Statement of the Problem: Biofilms are the predominant mode of bacterial growth in the environment. They are implicated in approximately 80 % of chronic human infections (Kalmokoff 2006; Francolini 2010). its formation is associated with high tolerance to conventional biocides and antimicrobial agents (Nandakumar 2004; Kamgang 2007). Tolerance could be attributed to impaired diffusion, neutralising mechanisms, presence of persister cells, acquiring resistant genes and other factors that could work synergistically to develop resistance (Costerton 1999; Parsek 2004).
Findings: A preliminary study was conducted to assess the potential  use of in-house designed kilohertz (kHz)-driven atmospheric pressure non-thermal plasma (APNTP) as adjuvant therapy with other available antimicrobial agents that are commonly used for the control of Pseudomonas aeruginosa infections, and whose activity are known to be attenuated in the presence of biofilm matrix components. Synergy between APNTP pre-exposure and the antibiofilm activity of three antimicrobial agents (ciprofloxacin, tobramycin and chlorhexidine) was demonstrated. Pre-exposure of a 48 hour biofilm to APNTP increased the sensitivity of Pseudomonas aeruginosa biofilm to the tested antimicrobial agents. Further studies have been conducted to understand the factors that increase the sensitivity of APNTP treated biofilm to tobramycin. Effect of initial bacterial titers on sensitivity to tobramycin was negligible. The protective effect of EPS was also studied and found that Pre-exposure of exogenous DNA and alginate to APNTP did not appear to restore the sensitivity of Pseudomonas aeruginosa to antimicrobial agents.

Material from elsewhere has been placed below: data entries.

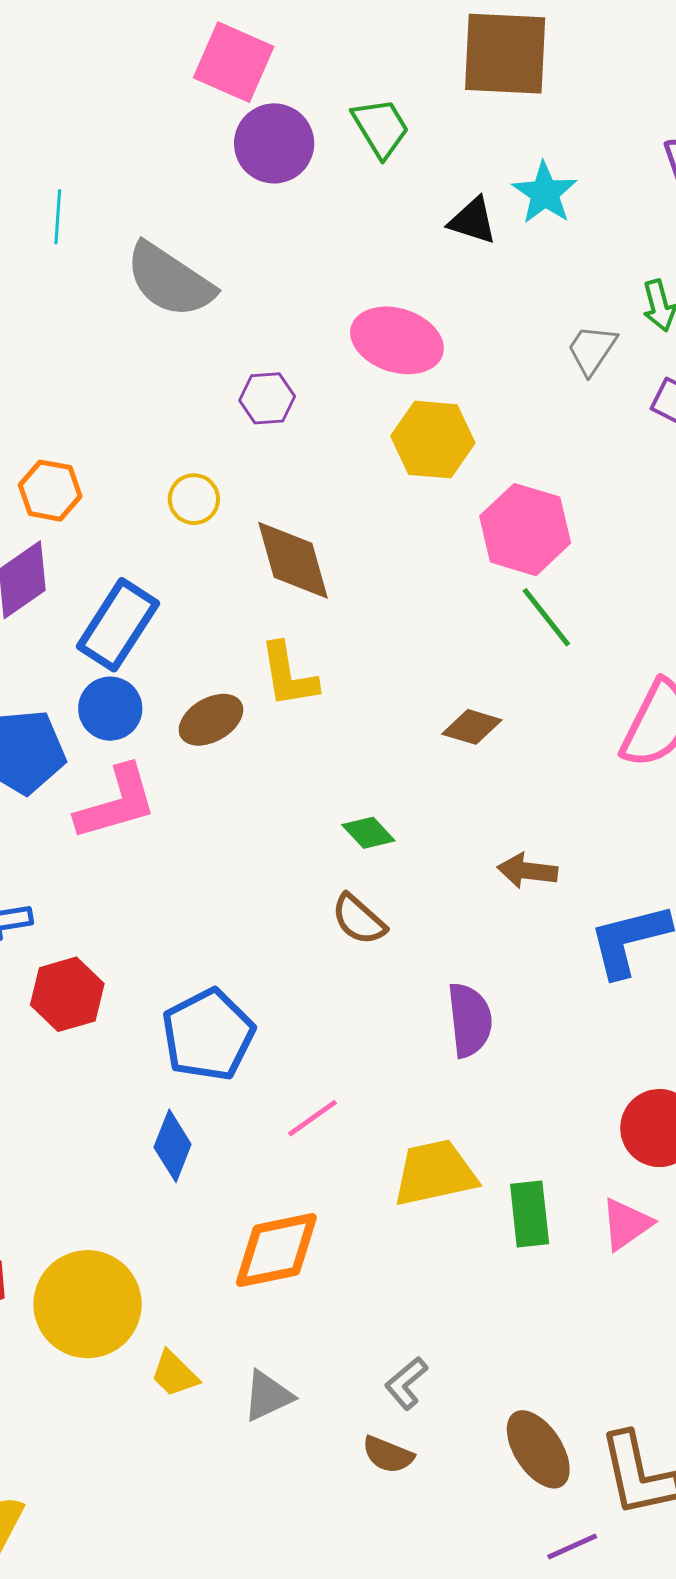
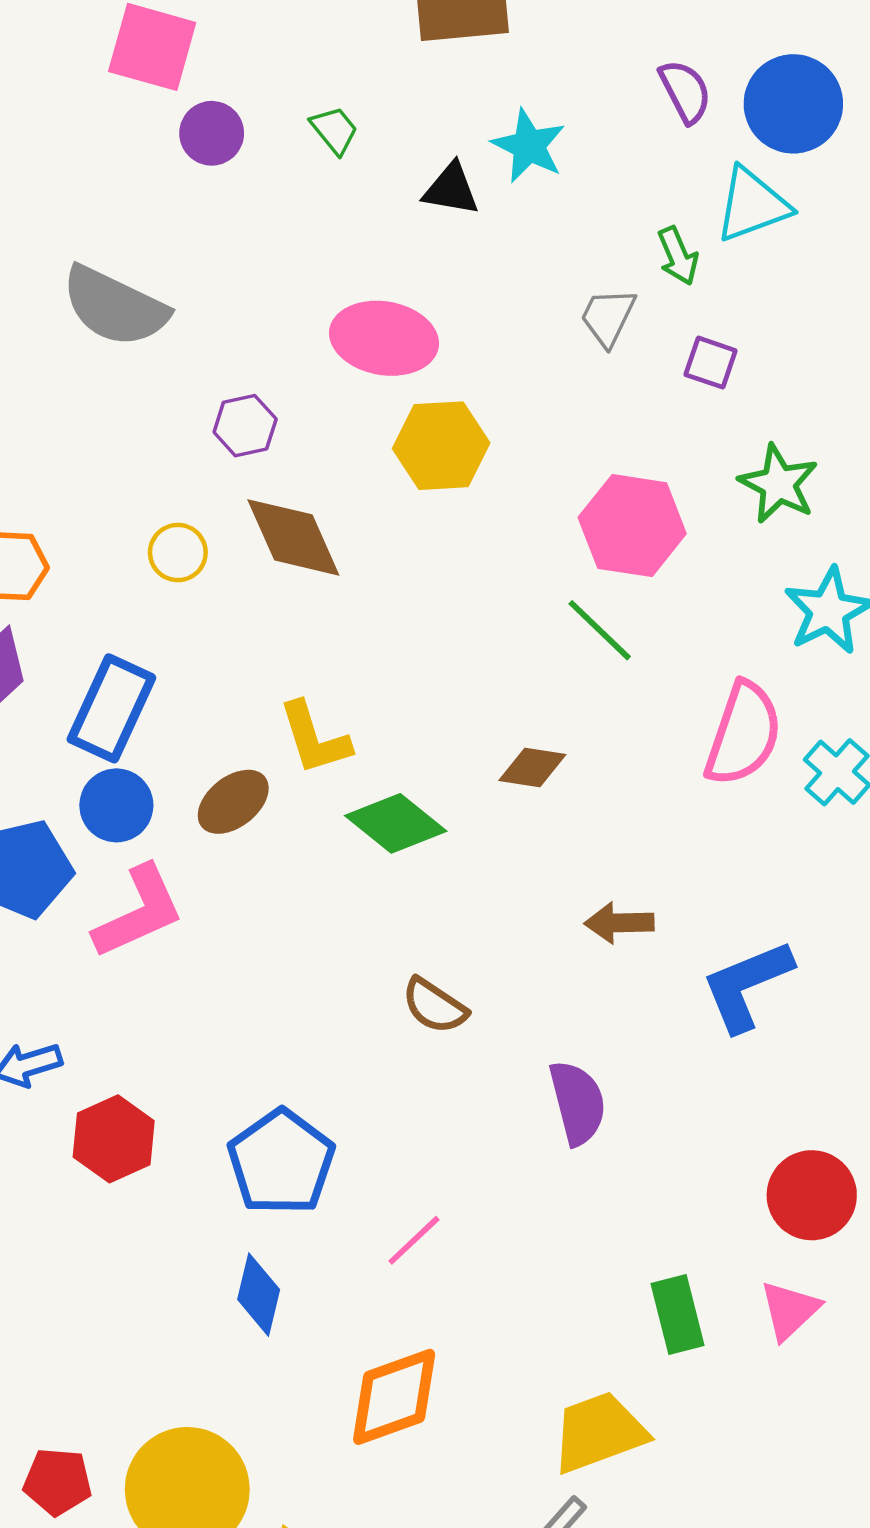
green trapezoid: (381, 128) -> (334, 130), moved, size x0.7
purple circle: (274, 143) -> (212, 133), size x0.7
pink hexagon: (525, 530) -> (632, 526), moved
brown diamond: (293, 560) -> (293, 537), moved
green diamond: (368, 833) -> (396, 823), moved, size x1.6
yellow trapezoid: (435, 1173) -> (599, 1432), moved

Conclusion & Significance: This study showed a promising results for possibility of use sub-optimal exposures of APNTP as adjuvant topical therapy with conventional antimicrobials agents. Further studies are required to explain the mechanism underlying this synergy in order to provide important information for the design and optimization of non-thermal plasma sources for infection control.